Wednesday, June 18, 2014

ONE STEP BEYOND


     I started the evening Jogging down the side streets of Osaka, over the river up hill and back sometimes forgetting to look right instead of left while crossing a busy intersection. It's easy to forget cars drive on the left side NOT the right side here in Japan. I underscored my run listening to a mix of acoustic songs, the likes of Simon & Garfunkel, Donovan, and Nick Drake. Sometimes I want music to blast my socks off to keep me thrusting forward where running is more like a quick paced series of falling and catching oneself in rapid motion. But other times, like tonight, I needed soothing sounds to keep me moving, at peace with myself, at an evenly paced scenically aware zen-like speed. Of course this music makes me a bit more pensive, and when I took off the headphones the quiet of late night Osaka was hypnotic, causing me to reflect on my identity, now and then. I'm constantly in a dialogue with myself debating whether we change or not, whether identity is fluid, or static. I put the headphones back on and ended the run staring up at my U-Shaped Dorm called Kaigandori which stands tall over this part of the city. It's concrete facade lurks over a street by the same name. Here the Universal Studio's "talent" live in single apartments stacked ten floors high amongst factories and strobe light bedecked Pachinko Parlors.

      I underscored this final moment before going back to my room with a Screeching Weasel song, One Step Beyond, from the album Wiggle. It made me sad, the camaraderie I had with Ben was gone, long gone, but in moments like this, it feels still there with me, eerily present, but so obviously gone, the us then and the us now standing in such different places, in completely different time zones, and states of mind, but simultaneously so. We, everyone living now, are all simultaneously so, but at this moment it was about his and my simultaneity. And as I said, it was sad, nostalgic, yet always the pride, the confidence I always have no matter how dark my thoughts about that band, I'm always secure in my love for the band and the dedication we gave it beyond the restraints of our friendship. Fuck, we were good.

      This post was supposed to be about why I really like this song, One Step Beyond, a song with a simple verse and chorus, simple melodic lead and simple muting and strumming, and why I chose it to be played at our last show at the House Of Blues… But I don't think I can explain it well, or at least to a point where an outsider would say, "Yeah Man, that does seem important." And in many ways that correlates to how I feel my role in the band is ultimately difficult to interpret.
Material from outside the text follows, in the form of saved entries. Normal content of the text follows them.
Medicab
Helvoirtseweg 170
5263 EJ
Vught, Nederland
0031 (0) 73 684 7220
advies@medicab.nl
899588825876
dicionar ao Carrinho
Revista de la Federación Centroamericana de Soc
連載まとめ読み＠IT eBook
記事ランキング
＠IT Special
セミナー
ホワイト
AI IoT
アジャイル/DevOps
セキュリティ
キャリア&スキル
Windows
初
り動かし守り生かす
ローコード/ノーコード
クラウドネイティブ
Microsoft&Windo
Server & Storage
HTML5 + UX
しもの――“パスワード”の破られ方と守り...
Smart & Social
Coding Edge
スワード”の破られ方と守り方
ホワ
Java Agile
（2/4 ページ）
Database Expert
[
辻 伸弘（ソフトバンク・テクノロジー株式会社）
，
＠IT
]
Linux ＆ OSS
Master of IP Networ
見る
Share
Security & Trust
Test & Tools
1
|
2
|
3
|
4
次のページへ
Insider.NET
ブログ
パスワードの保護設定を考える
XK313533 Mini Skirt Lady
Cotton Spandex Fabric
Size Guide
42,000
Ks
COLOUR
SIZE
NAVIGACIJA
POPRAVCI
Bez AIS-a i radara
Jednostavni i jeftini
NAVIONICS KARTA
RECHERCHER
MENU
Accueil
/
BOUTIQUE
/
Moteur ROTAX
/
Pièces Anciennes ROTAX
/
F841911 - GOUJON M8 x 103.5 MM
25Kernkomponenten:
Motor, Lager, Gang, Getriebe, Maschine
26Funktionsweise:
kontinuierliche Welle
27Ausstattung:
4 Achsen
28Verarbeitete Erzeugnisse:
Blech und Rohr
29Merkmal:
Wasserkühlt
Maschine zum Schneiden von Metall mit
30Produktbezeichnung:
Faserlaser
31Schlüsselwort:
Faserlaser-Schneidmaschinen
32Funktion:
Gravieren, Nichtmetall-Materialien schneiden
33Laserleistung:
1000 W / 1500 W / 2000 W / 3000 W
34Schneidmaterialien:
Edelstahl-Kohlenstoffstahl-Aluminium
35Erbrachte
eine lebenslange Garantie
I am too often for my own good struck with the need to explain my past role, but ultimately I feel incapable of expressing it in a way fitting to its complexity.  So it's always there in my head.

      So… the song was like all the other palm muted to open strum songs but for some reason during rehearsals I changed the setting on my guitar, (some weird tone button that my Westone guitar had that I never ever used) and it altered the sound of my muting. It made it attack a bit more than my lack of confidence in my steady rhythm playing would have normally allowed. But for some reason I committed to it and it worked! And yes, perhaps this slight change may seem so small and mildly insignificant in the face of all the other elements to the song, but I feel it changed everything, something so small, made this song special to me. Subtle, yet I can't conceive of that song recorded any other way.  Perhaps this helps to explain a small segment of my part in SW.

PS. This is the only version I could find of the song on Youtube.  It cuts out at the end, but you get the idea.